_WORK ORDER_
Transcribe exactly each line of the entries, from the opening line to the line with "July 20, 2021", with both of those lines included.

Items listed in a dataset
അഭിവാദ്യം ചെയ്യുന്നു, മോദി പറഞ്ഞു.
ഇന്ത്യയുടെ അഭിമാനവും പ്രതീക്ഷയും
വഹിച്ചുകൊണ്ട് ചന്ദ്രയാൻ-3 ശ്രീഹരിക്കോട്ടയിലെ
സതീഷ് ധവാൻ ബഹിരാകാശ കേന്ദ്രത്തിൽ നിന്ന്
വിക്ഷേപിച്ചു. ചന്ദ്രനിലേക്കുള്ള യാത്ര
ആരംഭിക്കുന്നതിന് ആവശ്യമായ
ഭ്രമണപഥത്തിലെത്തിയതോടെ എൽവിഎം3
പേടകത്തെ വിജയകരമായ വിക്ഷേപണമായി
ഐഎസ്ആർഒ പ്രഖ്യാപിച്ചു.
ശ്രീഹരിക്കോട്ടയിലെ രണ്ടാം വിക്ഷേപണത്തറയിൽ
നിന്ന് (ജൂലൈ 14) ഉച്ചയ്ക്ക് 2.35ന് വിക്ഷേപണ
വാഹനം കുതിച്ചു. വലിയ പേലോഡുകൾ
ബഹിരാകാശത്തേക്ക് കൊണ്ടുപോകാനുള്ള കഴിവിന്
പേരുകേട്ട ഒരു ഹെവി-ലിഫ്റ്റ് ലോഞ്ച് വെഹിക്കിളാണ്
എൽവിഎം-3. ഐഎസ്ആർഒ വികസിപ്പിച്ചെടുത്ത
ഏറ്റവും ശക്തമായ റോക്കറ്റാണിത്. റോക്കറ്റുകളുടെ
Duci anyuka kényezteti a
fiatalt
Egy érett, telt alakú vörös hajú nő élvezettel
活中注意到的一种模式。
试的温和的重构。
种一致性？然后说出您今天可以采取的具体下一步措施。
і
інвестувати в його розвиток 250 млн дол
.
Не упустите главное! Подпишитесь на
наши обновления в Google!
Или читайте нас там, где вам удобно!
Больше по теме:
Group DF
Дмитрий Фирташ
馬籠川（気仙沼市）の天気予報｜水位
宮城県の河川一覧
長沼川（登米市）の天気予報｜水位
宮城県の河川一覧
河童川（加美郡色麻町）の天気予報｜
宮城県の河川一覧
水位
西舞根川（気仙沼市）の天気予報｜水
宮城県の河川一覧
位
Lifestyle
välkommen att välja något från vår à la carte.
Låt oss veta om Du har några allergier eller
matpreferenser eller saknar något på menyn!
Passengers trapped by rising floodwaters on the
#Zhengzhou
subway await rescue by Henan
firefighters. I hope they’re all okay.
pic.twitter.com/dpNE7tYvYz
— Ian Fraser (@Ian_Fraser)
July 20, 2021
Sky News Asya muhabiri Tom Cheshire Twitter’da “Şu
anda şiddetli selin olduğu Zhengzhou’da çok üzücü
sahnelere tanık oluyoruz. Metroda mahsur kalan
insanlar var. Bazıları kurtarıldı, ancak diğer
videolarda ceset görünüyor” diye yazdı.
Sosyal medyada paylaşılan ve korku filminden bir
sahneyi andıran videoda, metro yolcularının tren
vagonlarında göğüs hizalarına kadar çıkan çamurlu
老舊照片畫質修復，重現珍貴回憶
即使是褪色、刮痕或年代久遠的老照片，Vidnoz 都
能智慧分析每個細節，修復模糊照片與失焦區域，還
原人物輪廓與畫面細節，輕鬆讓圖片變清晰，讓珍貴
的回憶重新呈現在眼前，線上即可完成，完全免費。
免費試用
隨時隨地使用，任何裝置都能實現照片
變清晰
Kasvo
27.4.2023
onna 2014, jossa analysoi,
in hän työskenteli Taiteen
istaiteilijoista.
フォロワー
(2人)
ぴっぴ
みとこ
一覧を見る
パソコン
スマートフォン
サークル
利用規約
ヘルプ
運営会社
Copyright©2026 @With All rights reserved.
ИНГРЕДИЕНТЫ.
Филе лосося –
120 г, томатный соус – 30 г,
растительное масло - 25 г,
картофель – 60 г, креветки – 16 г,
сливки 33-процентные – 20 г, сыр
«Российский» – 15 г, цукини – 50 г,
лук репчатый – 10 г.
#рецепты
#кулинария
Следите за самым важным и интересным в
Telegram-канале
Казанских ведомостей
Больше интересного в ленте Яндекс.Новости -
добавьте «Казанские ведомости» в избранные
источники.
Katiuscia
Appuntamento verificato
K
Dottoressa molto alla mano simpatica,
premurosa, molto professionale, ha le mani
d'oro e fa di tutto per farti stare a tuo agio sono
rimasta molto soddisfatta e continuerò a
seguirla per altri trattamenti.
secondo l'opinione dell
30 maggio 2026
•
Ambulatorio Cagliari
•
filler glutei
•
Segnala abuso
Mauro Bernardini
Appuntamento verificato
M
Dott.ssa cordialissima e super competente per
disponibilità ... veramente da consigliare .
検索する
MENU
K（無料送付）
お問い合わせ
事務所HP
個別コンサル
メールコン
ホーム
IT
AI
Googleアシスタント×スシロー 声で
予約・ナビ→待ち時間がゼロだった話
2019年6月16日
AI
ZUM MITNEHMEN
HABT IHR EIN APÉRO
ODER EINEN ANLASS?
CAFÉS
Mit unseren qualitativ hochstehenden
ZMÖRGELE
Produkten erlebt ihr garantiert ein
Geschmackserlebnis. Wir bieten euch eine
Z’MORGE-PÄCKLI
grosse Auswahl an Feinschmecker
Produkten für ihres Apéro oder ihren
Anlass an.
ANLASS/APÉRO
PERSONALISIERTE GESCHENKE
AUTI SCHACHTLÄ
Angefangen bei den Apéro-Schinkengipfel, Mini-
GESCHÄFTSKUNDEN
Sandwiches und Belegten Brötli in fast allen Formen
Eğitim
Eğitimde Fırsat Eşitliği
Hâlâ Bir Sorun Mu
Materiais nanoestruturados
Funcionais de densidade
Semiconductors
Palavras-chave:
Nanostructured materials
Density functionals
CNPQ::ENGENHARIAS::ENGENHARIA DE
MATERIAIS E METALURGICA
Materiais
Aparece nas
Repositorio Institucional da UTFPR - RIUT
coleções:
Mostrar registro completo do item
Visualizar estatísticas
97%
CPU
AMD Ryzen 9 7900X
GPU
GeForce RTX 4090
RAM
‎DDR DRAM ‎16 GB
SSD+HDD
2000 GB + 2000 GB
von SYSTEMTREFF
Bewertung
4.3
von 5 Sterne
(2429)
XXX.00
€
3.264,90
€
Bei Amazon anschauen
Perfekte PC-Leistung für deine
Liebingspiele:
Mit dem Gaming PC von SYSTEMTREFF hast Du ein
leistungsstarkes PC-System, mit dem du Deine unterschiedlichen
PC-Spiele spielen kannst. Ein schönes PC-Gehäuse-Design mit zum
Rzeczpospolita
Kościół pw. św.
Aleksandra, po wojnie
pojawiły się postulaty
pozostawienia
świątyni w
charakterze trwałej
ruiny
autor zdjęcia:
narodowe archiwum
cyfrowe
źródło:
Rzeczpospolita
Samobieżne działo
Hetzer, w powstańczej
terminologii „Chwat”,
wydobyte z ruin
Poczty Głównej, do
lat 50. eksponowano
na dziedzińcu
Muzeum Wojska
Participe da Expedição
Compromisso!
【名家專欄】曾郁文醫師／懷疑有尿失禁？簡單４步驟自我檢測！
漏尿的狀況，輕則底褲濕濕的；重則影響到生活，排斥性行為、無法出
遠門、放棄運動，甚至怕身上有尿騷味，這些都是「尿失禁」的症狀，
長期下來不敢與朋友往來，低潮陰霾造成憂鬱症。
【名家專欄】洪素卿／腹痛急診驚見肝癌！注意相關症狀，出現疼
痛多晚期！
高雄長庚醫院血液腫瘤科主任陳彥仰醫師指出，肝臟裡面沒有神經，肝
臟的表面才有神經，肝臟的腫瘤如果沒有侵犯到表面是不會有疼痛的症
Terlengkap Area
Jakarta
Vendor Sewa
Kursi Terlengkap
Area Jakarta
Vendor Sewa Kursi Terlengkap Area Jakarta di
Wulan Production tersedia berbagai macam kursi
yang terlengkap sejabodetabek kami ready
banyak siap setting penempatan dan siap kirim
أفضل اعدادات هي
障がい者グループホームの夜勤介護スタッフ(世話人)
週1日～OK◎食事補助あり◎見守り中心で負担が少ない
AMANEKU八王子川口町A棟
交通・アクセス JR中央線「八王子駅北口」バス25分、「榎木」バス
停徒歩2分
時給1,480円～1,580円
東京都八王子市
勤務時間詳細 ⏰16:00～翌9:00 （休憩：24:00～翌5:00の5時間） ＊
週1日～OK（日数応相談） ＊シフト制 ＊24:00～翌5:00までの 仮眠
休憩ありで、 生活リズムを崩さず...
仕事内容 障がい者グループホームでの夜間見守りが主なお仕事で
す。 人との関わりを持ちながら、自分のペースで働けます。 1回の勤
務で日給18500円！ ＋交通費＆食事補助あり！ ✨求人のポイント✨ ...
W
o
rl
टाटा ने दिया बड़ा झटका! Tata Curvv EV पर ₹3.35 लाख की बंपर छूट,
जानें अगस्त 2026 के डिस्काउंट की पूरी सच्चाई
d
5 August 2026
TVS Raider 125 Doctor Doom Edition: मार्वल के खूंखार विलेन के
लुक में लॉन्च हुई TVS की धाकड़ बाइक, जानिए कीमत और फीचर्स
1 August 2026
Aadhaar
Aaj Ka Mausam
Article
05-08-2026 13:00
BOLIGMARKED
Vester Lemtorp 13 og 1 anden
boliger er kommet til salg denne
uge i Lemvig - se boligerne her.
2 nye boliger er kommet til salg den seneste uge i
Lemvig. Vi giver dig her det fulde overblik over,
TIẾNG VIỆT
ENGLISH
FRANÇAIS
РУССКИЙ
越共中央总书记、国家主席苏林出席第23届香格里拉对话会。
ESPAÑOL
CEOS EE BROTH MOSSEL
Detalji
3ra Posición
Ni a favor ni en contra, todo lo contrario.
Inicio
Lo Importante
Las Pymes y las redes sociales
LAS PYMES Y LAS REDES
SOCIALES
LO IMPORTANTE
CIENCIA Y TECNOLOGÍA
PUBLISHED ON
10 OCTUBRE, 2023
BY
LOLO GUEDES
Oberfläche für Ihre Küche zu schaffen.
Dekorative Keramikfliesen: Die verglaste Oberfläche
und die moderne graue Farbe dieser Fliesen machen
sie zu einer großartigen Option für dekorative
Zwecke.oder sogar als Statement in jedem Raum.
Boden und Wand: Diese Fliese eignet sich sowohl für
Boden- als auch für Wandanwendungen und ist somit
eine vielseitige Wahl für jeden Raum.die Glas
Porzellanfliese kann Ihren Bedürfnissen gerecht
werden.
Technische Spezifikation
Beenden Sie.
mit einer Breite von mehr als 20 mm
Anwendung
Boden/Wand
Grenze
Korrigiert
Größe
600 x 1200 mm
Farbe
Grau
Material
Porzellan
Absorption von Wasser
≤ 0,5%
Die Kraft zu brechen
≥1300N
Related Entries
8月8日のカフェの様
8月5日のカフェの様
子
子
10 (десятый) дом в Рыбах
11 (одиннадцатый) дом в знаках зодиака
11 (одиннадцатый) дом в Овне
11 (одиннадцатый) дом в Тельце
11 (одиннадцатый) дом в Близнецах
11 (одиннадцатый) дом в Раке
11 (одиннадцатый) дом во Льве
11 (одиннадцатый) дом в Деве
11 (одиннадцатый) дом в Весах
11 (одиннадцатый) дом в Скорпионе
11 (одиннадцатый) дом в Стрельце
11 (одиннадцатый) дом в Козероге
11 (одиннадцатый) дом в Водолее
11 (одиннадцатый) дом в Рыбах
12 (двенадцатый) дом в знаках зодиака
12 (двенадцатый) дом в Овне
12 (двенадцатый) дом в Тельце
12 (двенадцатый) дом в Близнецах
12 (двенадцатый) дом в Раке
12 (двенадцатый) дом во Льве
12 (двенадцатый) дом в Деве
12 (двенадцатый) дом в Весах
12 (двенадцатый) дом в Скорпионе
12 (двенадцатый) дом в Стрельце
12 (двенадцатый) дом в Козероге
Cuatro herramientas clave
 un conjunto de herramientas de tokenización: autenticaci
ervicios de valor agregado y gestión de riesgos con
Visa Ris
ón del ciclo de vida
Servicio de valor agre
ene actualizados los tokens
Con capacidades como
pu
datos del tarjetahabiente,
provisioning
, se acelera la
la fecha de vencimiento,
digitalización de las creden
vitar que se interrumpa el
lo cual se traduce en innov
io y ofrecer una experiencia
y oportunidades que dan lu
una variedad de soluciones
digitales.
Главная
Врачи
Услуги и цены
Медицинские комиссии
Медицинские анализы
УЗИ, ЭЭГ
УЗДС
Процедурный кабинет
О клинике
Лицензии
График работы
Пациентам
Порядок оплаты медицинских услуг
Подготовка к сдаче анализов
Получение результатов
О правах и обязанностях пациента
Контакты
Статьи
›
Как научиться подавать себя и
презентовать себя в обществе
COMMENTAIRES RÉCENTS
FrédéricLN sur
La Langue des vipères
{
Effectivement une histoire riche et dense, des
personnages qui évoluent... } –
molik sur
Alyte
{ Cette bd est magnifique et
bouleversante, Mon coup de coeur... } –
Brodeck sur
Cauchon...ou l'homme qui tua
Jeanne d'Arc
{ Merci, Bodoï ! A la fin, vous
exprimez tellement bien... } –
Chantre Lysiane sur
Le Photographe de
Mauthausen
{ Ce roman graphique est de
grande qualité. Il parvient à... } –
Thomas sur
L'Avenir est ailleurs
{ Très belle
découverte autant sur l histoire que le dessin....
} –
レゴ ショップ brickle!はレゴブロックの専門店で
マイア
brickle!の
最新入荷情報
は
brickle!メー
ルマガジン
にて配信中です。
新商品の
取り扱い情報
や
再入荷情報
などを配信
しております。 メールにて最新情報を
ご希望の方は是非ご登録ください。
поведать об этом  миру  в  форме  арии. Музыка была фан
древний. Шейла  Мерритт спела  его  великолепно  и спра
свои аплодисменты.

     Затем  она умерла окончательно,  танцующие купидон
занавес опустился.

_WRITTEN RESPONSE_
അഭിവാദ്യം ചെയ്യുന്നു, മോദി പറഞ്ഞു.
ഇന്ത്യയുടെ അഭിമാനവും പ്രതീക്ഷയും
വഹിച്ചുകൊണ്ട് ചന്ദ്രയാൻ-3 ശ്രീഹരിക്കോട്ടയിലെ
സതീഷ് ധവാൻ ബഹിരാകാശ കേന്ദ്രത്തിൽ നിന്ന്
വിക്ഷേപിച്ചു. ചന്ദ്രനിലേക്കുള്ള യാത്ര
ആരംഭിക്കുന്നതിന് ആവശ്യമായ
ഭ്രമണപഥത്തിലെത്തിയതോടെ എൽവിഎം3
പേടകത്തെ വിജയകരമായ വിക്ഷേപണമായി
ഐഎസ്ആർഒ പ്രഖ്യാപിച്ചു.
ശ്രീഹരിക്കോട്ടയിലെ രണ്ടാം വിക്ഷേപണത്തറയിൽ
നിന്ന് (ജൂലൈ 14) ഉച്ചയ്ക്ക് 2.35ന് വിക്ഷേപണ
വാഹനം കുതിച്ചു. വലിയ പേലോഡുകൾ
ബഹിരാകാശത്തേക്ക് കൊണ്ടുപോകാനുള്ള കഴിവിന്
പേരുകേട്ട ഒരു ഹെവി-ലിഫ്റ്റ് ലോഞ്ച് വെഹിക്കിളാണ്
എൽവിഎം-3. ഐഎസ്ആർഒ വികസിപ്പിച്ചെടുത്ത
ഏറ്റവും ശക്തമായ റോക്കറ്റാണിത്. റോക്കറ്റുകളുടെ
Duci anyuka kényezteti a
fiatalt
Egy érett, telt alakú vörös hajú nő élvezettel
活中注意到的一种模式。
试的温和的重构。
种一致性？然后说出您今天可以采取的具体下一步措施。
і
інвестувати в його розвиток 250 млн дол
.
Не упустите главное! Подпишитесь на
наши обновления в Google!
Или читайте нас там, где вам удобно!
Больше по теме:
Group DF
Дмитрий Фирташ
馬籠川（気仙沼市）の天気予報｜水位
宮城県の河川一覧
長沼川（登米市）の天気予報｜水位
宮城県の河川一覧
河童川（加美郡色麻町）の天気予報｜
宮城県の河川一覧
水位
西舞根川（気仙沼市）の天気予報｜水
宮城県の河川一覧
位
Lifestyle
välkommen att välja något från vår à la carte.
Låt oss veta om Du har några allergier eller
matpreferenser eller saknar något på menyn!
Passengers trapped by rising floodwaters on the
#Zhengzhou
subway await rescue by Henan
firefighters. I hope they’re all okay.
pic.twitter.com/dpNE7tYvYz
— Ian Fraser (@Ian_Fraser)
July 20, 2021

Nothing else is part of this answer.